Anonymous wrote:A few minutes later, she came to me and said "Can I tell you the truth?"
This, to me, sounds like the actions of a kid who is being honest. Or possibly one who is being dishonest, afraid she is about to get caught, and is scrambling to find a lie that will be believed. I have one kid who would be the first, and one, sadly, who is the second. But despite the fact that it is a 50/50 thing in my house, I think overall most kids (who aren't in counseling for habitual lying and several other issues like mine is) would be being honest when they reach out to their parents like this. Which one fits your kid? Try, for a moment, to ignore the smoke you smelled and the lighter you found, and think of this action coming from your daughter. Which type of person is she?

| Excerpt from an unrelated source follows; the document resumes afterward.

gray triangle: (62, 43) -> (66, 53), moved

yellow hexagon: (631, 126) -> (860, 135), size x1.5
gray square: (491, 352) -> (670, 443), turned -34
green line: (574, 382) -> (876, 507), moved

If you think she is usually honest with you, then I'd let his go, at least in regards to her, and assume she is telling the truth. But I would keep my eyes wide open going forward for any additional hints.

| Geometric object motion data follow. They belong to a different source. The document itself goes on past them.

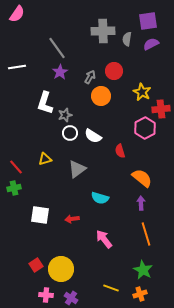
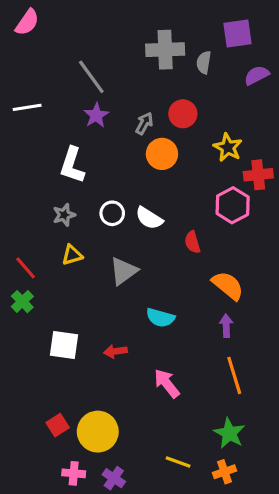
purple semicircle: (151, 44) -> (257, 75), moved
gray star: (65, 115) -> (64, 215), moved
green cross: (14, 188) -> (22, 302), turned -32

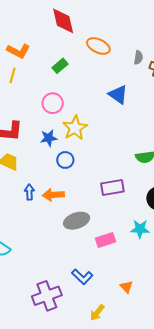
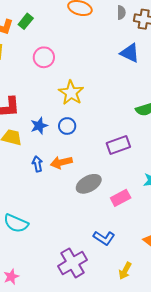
green rectangle: (60, 66) -> (26, 21), moved
blue triangle: (118, 95) -> (130, 53), moved
pink circle: (53, 103) -> (44, 57), moved
blue star: (49, 138) -> (39, 126), moved

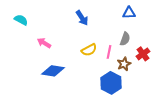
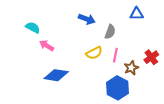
blue arrow: (82, 18) -> (87, 19), turned -35
cyan semicircle: (21, 20) -> (33, 28), moved
gray semicircle: (125, 39) -> (110, 32), moved

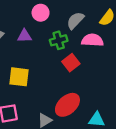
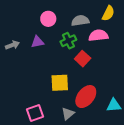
gray semicircle: (75, 21) -> (80, 21), turned 48
yellow square: (19, 77) -> (60, 83), moved

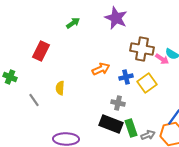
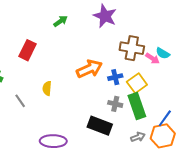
orange arrow: (101, 69) -> (89, 69), size x1.4
gray cross: (118, 103) -> (115, 104), moved
green rectangle: (131, 128) -> (137, 106), moved, size x1.4

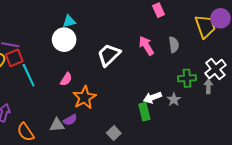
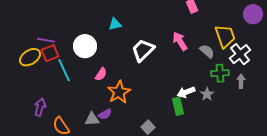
cyan triangle: (69, 21) -> (115, 24), moved
yellow trapezoid: (205, 26) -> (225, 36), moved
white circle: (64, 40) -> (85, 46), moved
gray semicircle: (174, 45) -> (207, 51), moved, turned -42
white cross: (215, 69) -> (240, 54), moved

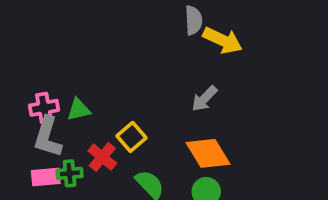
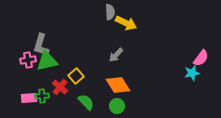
green triangle: (79, 110) -> (47, 61), size x1.6
gray L-shape: (48, 137) -> (41, 45), moved

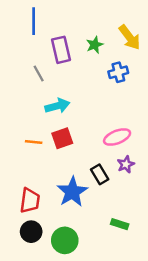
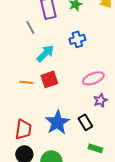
blue cross: (118, 72) -> (77, 39), moved
cyan arrow: (57, 106) -> (45, 53), turned -30
black rectangle: (100, 174) -> (85, 122), moved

What to do about the telling the other parent is the harder question for me. I'd hate to undermine my child's trust when they came to me and asked me to keep quiet about it, but if I were the other parent, I would for sure want to know. I think your best bet is to try to get your daughter to understand why you need to tell the other parent, and then do so. While it is nice that your daughter and her friends are trying to convince this friend to stop smoking, unfortunately a bunch of kids aren't very well equipped to truly help the girl in question.